Please give back each line below unchanged; none of the pictures should appear.

──────── SUPPLIED MATERIAL ────────

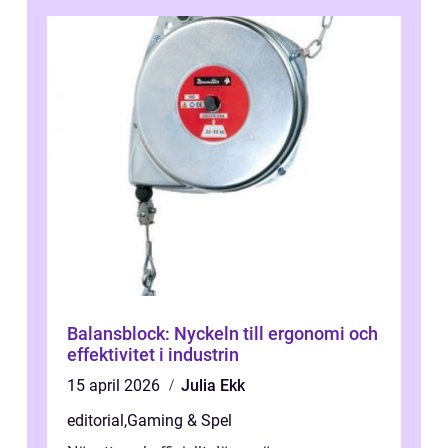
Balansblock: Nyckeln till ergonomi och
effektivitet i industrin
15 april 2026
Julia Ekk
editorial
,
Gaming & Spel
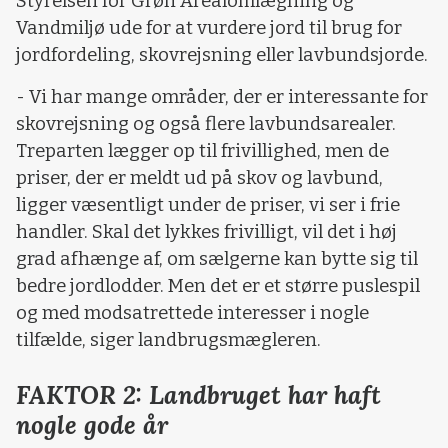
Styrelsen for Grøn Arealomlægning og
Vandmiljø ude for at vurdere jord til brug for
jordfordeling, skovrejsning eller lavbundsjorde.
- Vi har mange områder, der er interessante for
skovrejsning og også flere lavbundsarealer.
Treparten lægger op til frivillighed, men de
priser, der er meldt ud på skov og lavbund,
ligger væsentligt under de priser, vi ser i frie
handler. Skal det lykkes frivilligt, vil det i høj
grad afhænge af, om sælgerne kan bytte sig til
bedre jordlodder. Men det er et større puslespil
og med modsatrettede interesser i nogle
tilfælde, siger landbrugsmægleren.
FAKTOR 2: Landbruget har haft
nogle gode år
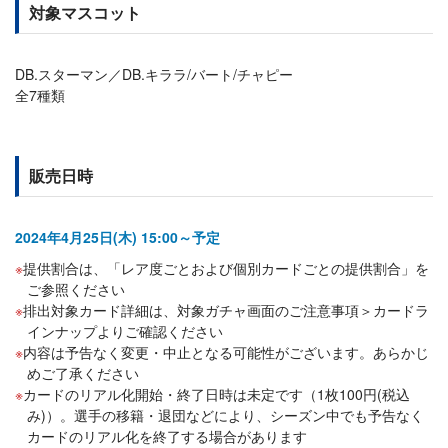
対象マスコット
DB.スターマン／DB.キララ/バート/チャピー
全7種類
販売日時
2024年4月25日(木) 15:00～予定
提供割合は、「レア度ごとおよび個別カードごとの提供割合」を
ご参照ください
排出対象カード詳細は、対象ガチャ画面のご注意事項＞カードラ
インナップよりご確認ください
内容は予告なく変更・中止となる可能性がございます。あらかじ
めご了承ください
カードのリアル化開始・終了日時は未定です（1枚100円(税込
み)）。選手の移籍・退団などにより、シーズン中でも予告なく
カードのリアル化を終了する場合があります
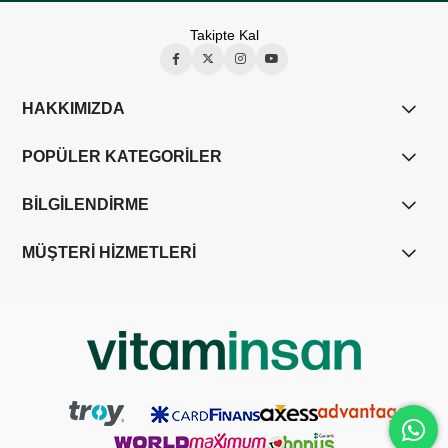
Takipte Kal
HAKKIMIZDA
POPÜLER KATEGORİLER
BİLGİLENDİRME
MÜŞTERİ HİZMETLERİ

────────

OUTPUT FOR THIS TASK →
Balansblock: Nyckeln till ergonomi och
effektivitet i industrin
15 april 2026
Julia Ekk
editorial
,
Gaming & Spel
Styrelsen for Grøn Arealomlægning og
Vandmiljø ude for at vurdere jord til brug for
jordfordeling, skovrejsning eller lavbundsjorde.
- Vi har mange områder, der er interessante for
skovrejsning og også flere lavbundsarealer.
Treparten lægger op til frivillighed, men de
priser, der er meldt ud på skov og lavbund,
ligger væsentligt under de priser, vi ser i frie
handler. Skal det lykkes frivilligt, vil det i høj
grad afhænge af, om sælgerne kan bytte sig til
bedre jordlodder. Men det er et større puslespil
og med modsatrettede interesser i nogle
tilfælde, siger landbrugsmægleren.
FAKTOR 2: Landbruget har haft
nogle gode år
対象マスコット
DB.スターマン／DB.キララ/バート/チャピー
全7種類
販売日時
2024年4月25日(木) 15:00～予定
提供割合は、「レア度ごとおよび個別カードごとの提供割合」を
ご参照ください
排出対象カード詳細は、対象ガチャ画面のご注意事項＞カードラ
インナップよりご確認ください
内容は予告なく変更・中止となる可能性がございます。あらかじ
めご了承ください
カードのリアル化開始・終了日時は未定です（1枚100円(税込
み)）。選手の移籍・退団などにより、シーズン中でも予告なく
カードのリアル化を終了する場合があります
Takipte Kal
HAKKIMIZDA
POPÜLER KATEGORİLER
BİLGİLENDİRME
MÜŞTERİ HİZMETLERİ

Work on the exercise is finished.